### DIRECTIONS
Copy out again, unchanged, the listing below from the line that has "Mocktail culture is booming, and for good" through the line that has "timeless flavors. Whether".

### SUPPLIED RECORDS
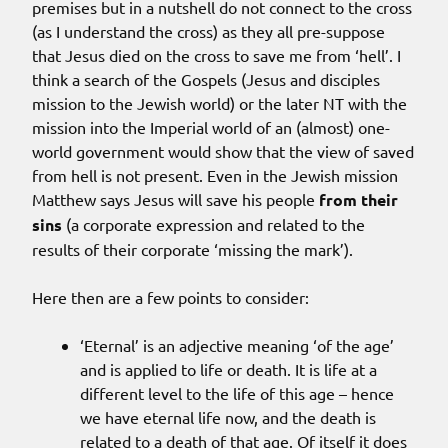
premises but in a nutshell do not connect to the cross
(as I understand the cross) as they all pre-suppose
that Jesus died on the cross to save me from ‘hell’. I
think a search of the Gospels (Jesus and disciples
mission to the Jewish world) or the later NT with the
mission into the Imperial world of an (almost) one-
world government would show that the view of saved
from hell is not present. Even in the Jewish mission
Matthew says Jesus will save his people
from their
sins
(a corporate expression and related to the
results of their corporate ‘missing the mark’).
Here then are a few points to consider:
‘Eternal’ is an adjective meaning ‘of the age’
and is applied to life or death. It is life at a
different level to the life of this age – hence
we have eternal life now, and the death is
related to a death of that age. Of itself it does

--

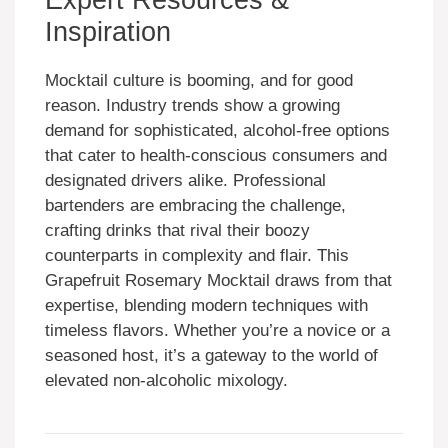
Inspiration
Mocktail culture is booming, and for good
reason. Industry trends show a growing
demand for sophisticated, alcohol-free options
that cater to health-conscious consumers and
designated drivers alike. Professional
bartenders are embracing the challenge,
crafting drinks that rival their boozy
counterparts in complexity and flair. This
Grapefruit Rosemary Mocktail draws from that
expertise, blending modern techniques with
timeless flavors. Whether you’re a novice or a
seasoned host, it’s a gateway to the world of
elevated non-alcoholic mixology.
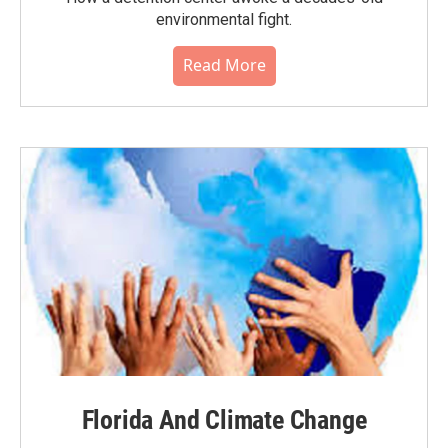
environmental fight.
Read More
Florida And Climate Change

### YOUR SOLUTION
Mocktail culture is booming, and for good
reason. Industry trends show a growing
demand for sophisticated, alcohol-free options
that cater to health-conscious consumers and
designated drivers alike. Professional
bartenders are embracing the challenge,
crafting drinks that rival their boozy
counterparts in complexity and flair. This
Grapefruit Rosemary Mocktail draws from that
expertise, blending modern techniques with
timeless flavors. Whether you’re a novice or a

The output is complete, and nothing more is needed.